Week 3: Traceroutes

blog cover copy.png

We’re learning about the physical infrastructure of the Internet, including how bits travel back and forth across the ocean in mere milliseconds through undersea fiber optic cables (and we recently saw one of four NYC access points at Hunter Newby’s facility in downtown Manhattan here). In my mental model, I imagine the Internet as the global nervous system of the human race that’s increasingly spreading across the crust of the planet. Wireless satellite communications play a part in this, too, but as we learned from Hunter, this accounts for barely 1% of the pathways that information might travel.

Using the command line, traceroutes reveal the path of packets of bits to a particular destination, such as to a server hosting a website. Packets hop from router to router and each trace notes the router’s IP address, which autonomous system to which it belongs (networks maintained by internet service providers), and the amount of time (again, in milliseconds) it takes reach and return from each router.

This week, I performed traceroutes on three websites that I visit regularly to learn how my web requests are routed and which networks handle them.

Destinations

  1. This blog where I record my learning at ITP

  2. The P5 Web Editor where I sketch out computational ideas

  3. And YouTube where I consume a limited but daily dose of news and occasionally fall down rabbit holes of rabbit holes when I need a break from #1 and #2

Questions

  1. What are the physical paths that my web requests take?

  2. Do these paths change over time?

  3. Do these paths differ when requested from different geolocations in my city?

  4. Through which networks do these requests pass? And again, do they differ when requests are made from separate geolocations?

Process

  1. Via the command line, traceroute -a www.ellennickles.com, returns a detailed list of the aforementioned data points. But traceroute -n www.ellennickles.com, returns each hop with just the router’s IP address along with each packet’s roundtrip travel time. I recorded traceroutes for each of the three sites from both my home and from NYU and over the course of a week: on Monday 9.17.18, Wednesday 9.9.18, and Friday 9.21.18.

  2. I used ip-api.com to batch query the IP addresses for each traceroute, again via the command line. (Here’s an example from their site: curl ip-api.com/batch --data '[{"query": "208.80.152.201"}, {"query": "91.198.174.192"}]'.) This returns JSON-formatted data including the name of the internet server provider (ISP) along with the latitude and longitude of the router at each hop in the packet’s path.

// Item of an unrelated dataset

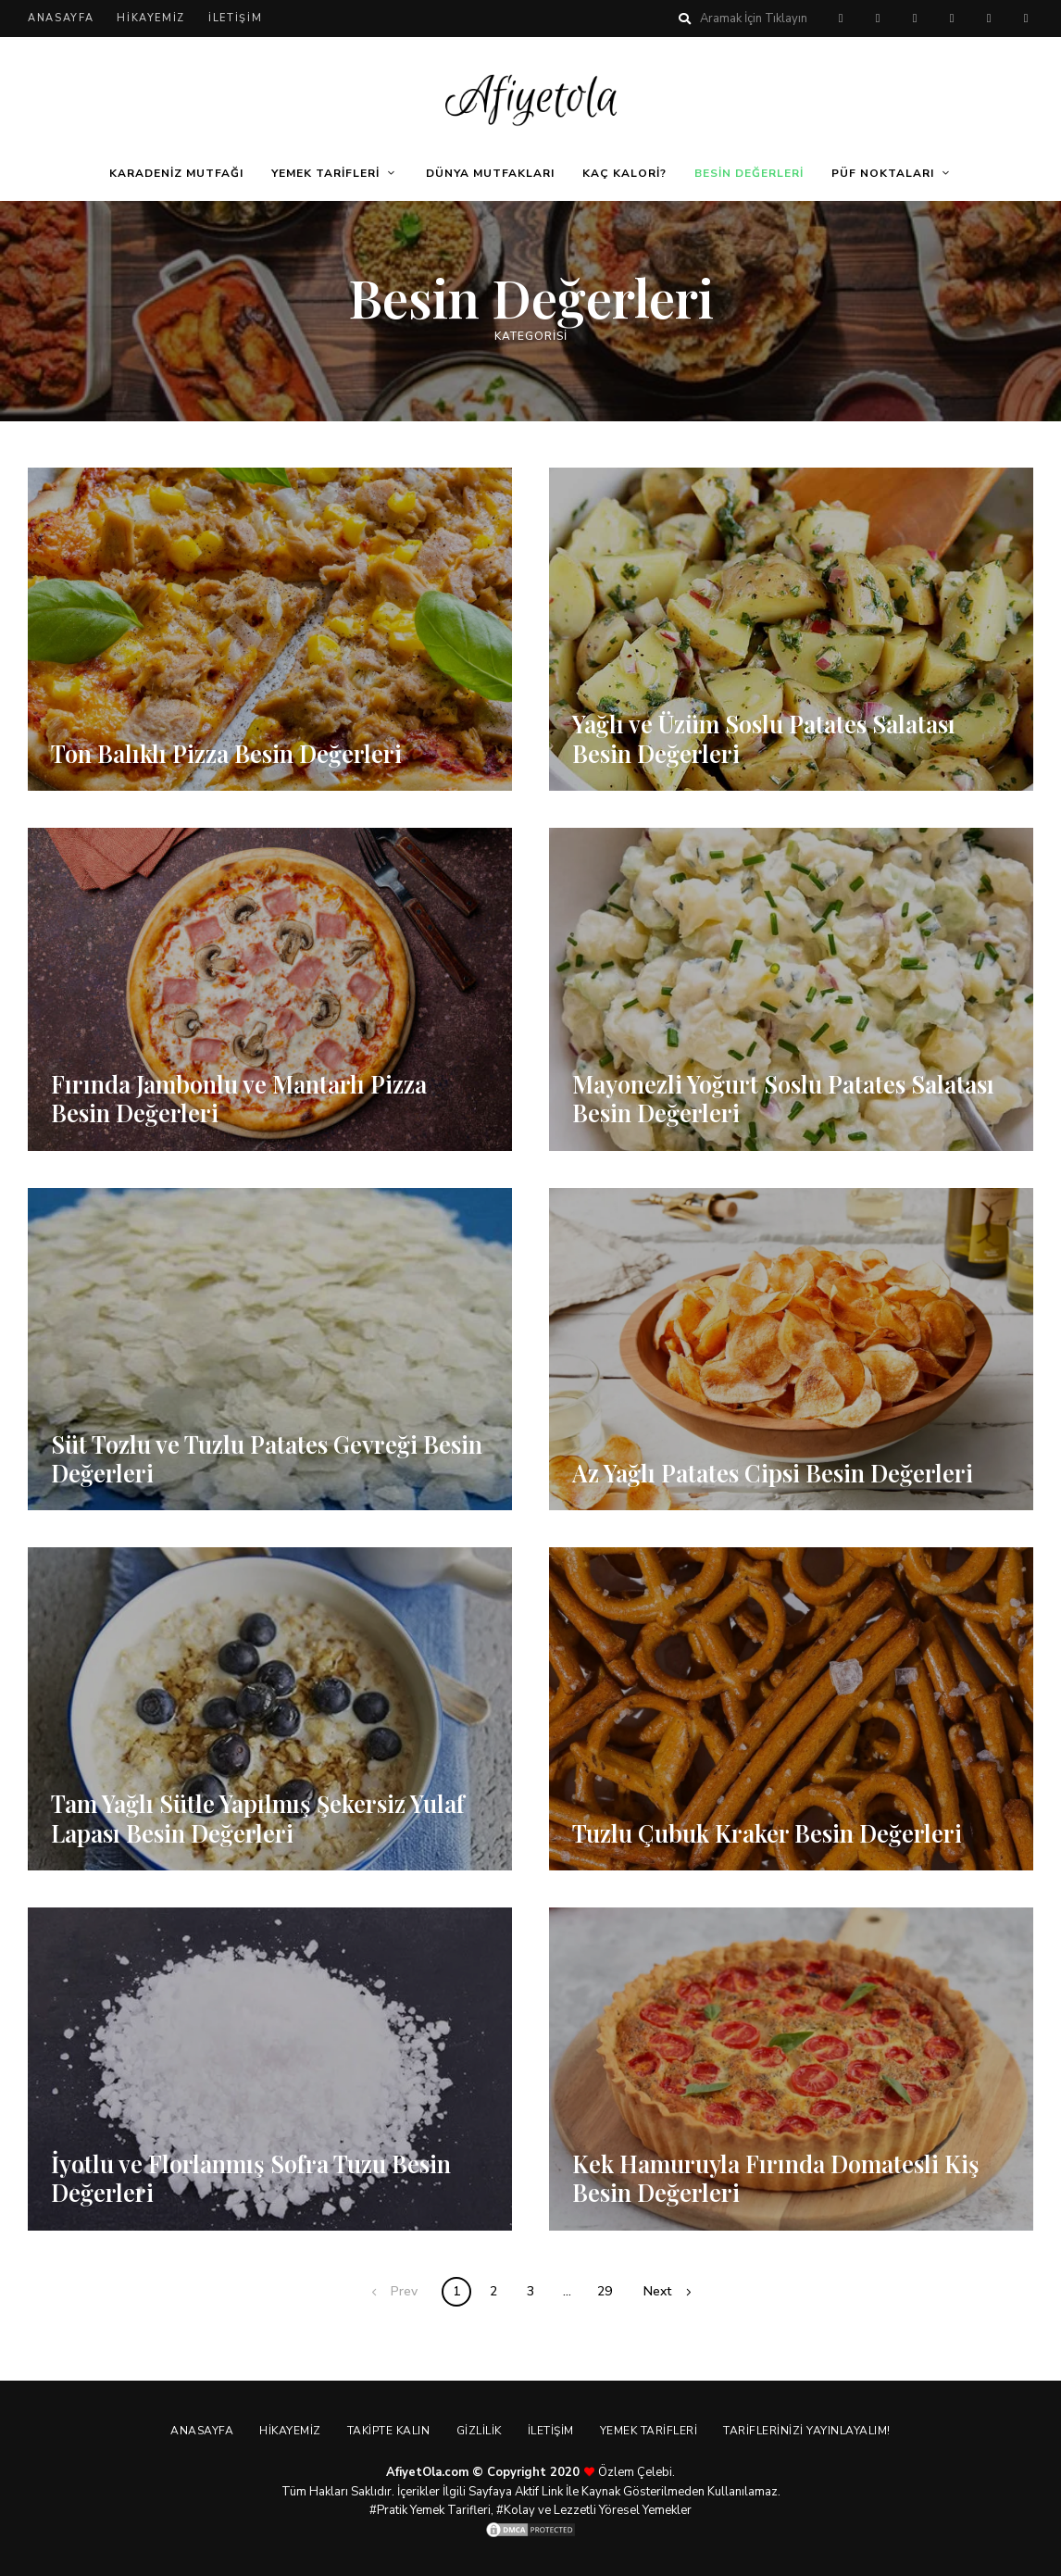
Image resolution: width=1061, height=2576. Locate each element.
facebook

  3. I converted these JSON files into CSV files to see the data in table form and also to easily grab the the routers’ geolocations, which I plotted on plain web map to quickly visualize the actual paths traveled across the Earth. (I’m sure there’s a way to programmatically do all of this, but I wasn’t sure what I wanted to do with the data until I saw it in this form.)

Findings
Geolocations - On each of the three days last week, the paths to each web destination did not vary that much, however the routes did differ according to where I performed the traceroutes. My home is about 3.75 miles away from NYU and on the same island, yet the routes taken were often quite different as demonstrated below.

Here are snapshots of that geospatial data from my map. All traceroutes visualized below were performed on Monday, 9.17.18. (However, data for all three days from both starting locations is here.)

Network Providers - For those traceroutes initiated at my home, around 50% of the hops are managed by Spectrum, which makes sense: I pay them monthly for Internet access. After that it varies. For traceroutes to my blog, there’s a hop through Vodafone, based in the UK, and then on to the American company, Akami Technologies, before it reaches Squarespace. For the P5 Editor, Tata Communications America (Tata started as an provider in India) handles the remaining 50% of the hops after Spectrum. For YouTube, there are a couple hops through Tata Communications America but then Google handles the rest (Google acquired YouTube in 2006).

For those run at ITP, NYU itself handles about the first third of hops, followed either by Tata Communications America, Akamai, or Google (for YouTube). The traceroute to my blog, however, reports some new mentions: GTT Communications, a multinational telecommunications company, and Telia Company AB, a Swedish company.

Takeaways & Next Steps
This blog is hosted by Squarespace, which is located on the same island where the traceroutes originated. Yet the packets still travel around the country and over the seabed, often several times, before reaching their destination, just blocks from NYU. When I started this investigation, I was mostly curious about the geographical distances travelled, but as I read in Chapter 11 of Linked, it’s not necessarily about physical distance—it’s how fast routers can move those bits. As we recently discussed in class, after I collected and mapped this data, routers use traceroutes to keep track of the fastest routes (in their routing tables) to shepherd packets to their destinations. For the most part routes are static, which my data supports—the one exception being the 9/21/18 traceroute from NYU to my blog. Changing routes would slow the system; this is one of the downsides of a mesh-type network. A good next step for me would be to include the roundtrip times to and from those routers on my map, as well as dynamically draw the lines to watch how the path emerges, and compare the routes again.